### DATA TO USE:
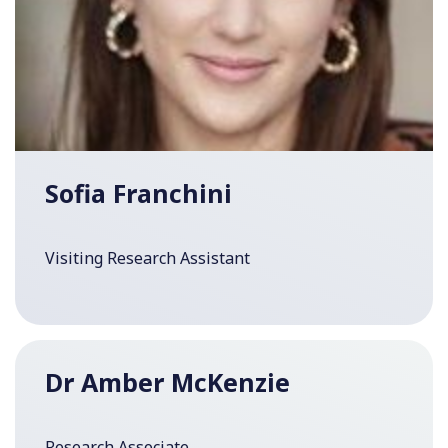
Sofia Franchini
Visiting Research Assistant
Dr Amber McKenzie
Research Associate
==
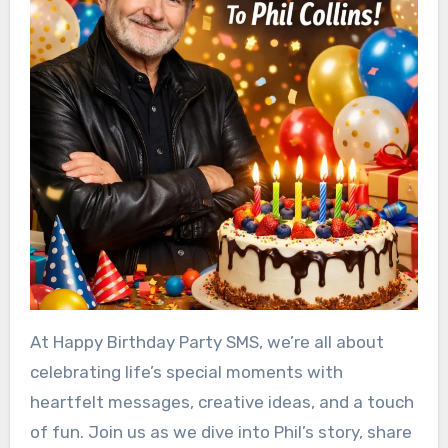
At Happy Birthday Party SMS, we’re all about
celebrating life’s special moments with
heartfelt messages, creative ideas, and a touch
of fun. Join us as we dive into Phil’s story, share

### TASK TO CARRY OUT:
State the number of lines above that contain "Research". Write nothing besides it.

### TASK SOLUTION:
2